Amelia no supo en qué momento se quedó dormida.
Cuando despertó al día siguiente, se encontró recostada sobre el brazo de Dorian, envuelta por completo entre sus brazos, acunada en el hueco de su cuerpo.
Él no llevaba nada puesto.
Apenas abrió los ojos, Amelia se topó con la extensión de su piel color trigo, las líneas marcadas de sus músculos resaltando bajo la luz de la mañana, ondulando suavemente con cada respiración.
Gracias a su disciplina constante con el ejercicio, Dorian tenía un pecho y abdomen firmes, con músculos bien definidos.

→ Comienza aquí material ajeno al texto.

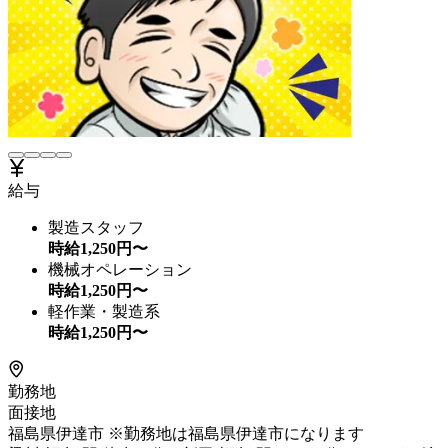
給与
製造スタッフ
時給
1,250
円〜
機械オペレーション
時給
1,250
円〜
軽作業・製造系
時給
1,250
円〜
勤務地
面接地
福島県伊達市 ※勤務地は福島県伊達市になります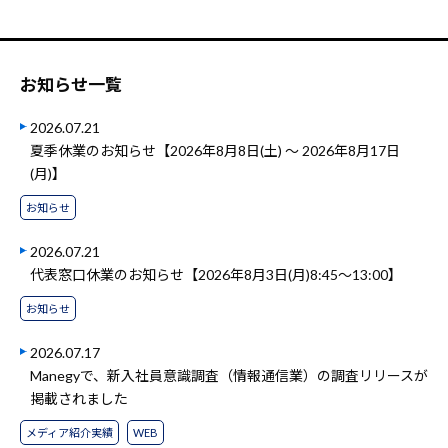
お知らせ一覧
2026.07.21
夏季休業のお知らせ【2026年8月8日(土) ～ 2026年8月17日
(月)】
お知らせ
2026.07.21
代表窓口休業のお知らせ【2026年8月3日(月)8:45～13:00】
お知らせ
2026.07.17
Manegyで、新入社員意識調査（情報通信業）の調査リリースが
掲載されました
メディア紹介実績
WEB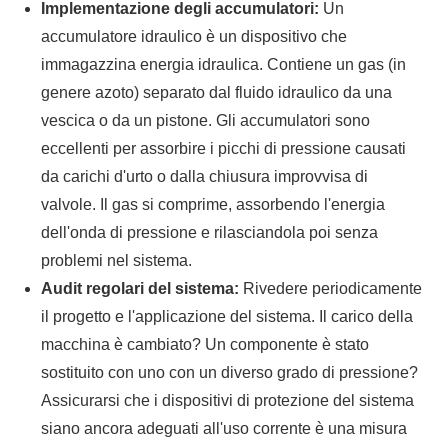
Implementazione degli accumulatori:
Un
accumulatore idraulico è un dispositivo che
immagazzina energia idraulica. Contiene un gas (in
genere azoto) separato dal fluido idraulico da una
vescica o da un pistone. Gli accumulatori sono
eccellenti per assorbire i picchi di pressione causati
da carichi d'urto o dalla chiusura improvvisa di
valvole. Il gas si comprime, assorbendo l'energia
dell'onda di pressione e rilasciandola poi senza
problemi nel sistema.
Audit regolari del sistema:
Rivedere periodicamente
il progetto e l'applicazione del sistema. Il carico della
macchina è cambiato? Un componente è stato
sostituito con uno con un diverso grado di pressione?
Assicurarsi che i dispositivi di protezione del sistema
siano ancora adeguati all'uso corrente è una misura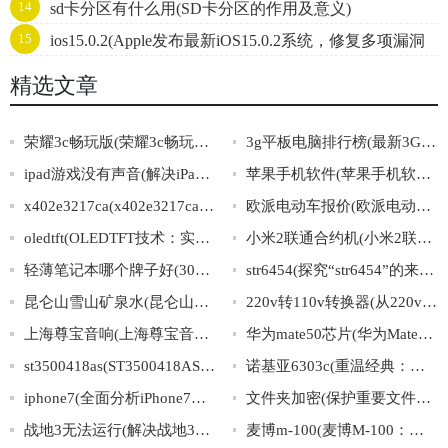
14
sd卡分区有什么用(SD卡分区的作用及意义)
寿命)
15
ios15.0.2(Apple发布最新iOS15.0.2系统，修复多项漏洞
提升用户体验)
精选文章
荣耀3c畅玩版(荣耀3c畅玩版手机详解及使用技巧)
3g平板电脑排行榜(最新3G平板电脑推荐排行榜)
ipad游戏没有声音(解决iPad游戏静音问题的方法)
苹果手机软件(苹果手机软件下载推荐大全：优秀、实用、必备)
x402e3217ca(x402e3217ca：令人惊叹的神秘代码背后，隐藏着什么秘密？)
欧派电动车报价(欧派电动车价格表，多款车型配置详解！)
oledtft(OLEDTFT技术：实现极致画质的新一代显示屏)
小米2联通合约机(小米2联通合约机：专为流量用户打造的极速畅享套餐)
轻薄笔记本哪个牌子好(30秒告诉你最值得购买的轻薄笔记本品牌)
str6454(探究“str6454”的来历及其含义：从未听说的神秘字符背后的故事)
昆仑山雪山矿泉水(昆仑山雪山矿泉水：天然雪水源，一滴纯净，健康滋养您的生活。)
220v转110v转换器(从220v到110v，使用转换器让电力更安全稳定)
上海尊宝音响(上海尊宝音响：打造专业高品质音响！)
华为mate50芯片(华为Mate50芯片曝光：全新升级惊艳亮相！)
st3500418as(ST3500418AS硬盘规格及购买指南)
诺基亚6303c(重温经典：诺基亚6303c再现传奇)
iphone7(全面分析iPhone7，了解其功能与特色)
文件夹加密(保护重要文件，轻松加密文件夹)
战地3无法运行(解决战地3无法启动问题的有效方法)
麦博m-100(麦博M-100：领跑无线耳机市场的新冠军)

Normalmente, su ropa no dejaba ver mucho, pero en cuanto se despojaba de ella, el resultado de años de entrenamiento era innegable: los contornos de sus músculos hablaban por sí solos, potentes y llenos de magnetismo, incluso estando en reposo.
Casi en cuanto su mirada recorrió ese relieve firme y delgado, la mente de Amelia se llenó con imágenes de la noche anterior: él apoyando el codo junto a su cabeza, medio incorporado sobre ella, el torso cubierto de sudor, la respiración agitada.
Amelia se giró en silencio, incómoda. No supo si fue el movimiento o algún instinto, pero en el mismo instante en que ella empezó a darse vuelta, la mano que Dorian tenía relajada a su lado de pronto se cerró sobre su brazo, con una rapidez y fuerza que solo podía ser reflejo de un acto instintivo. El apretón fue tan fuerte que a Amelia casi se le salieron las lágrimas del dolor, y giró la cabeza para mirarlo, sorprendida.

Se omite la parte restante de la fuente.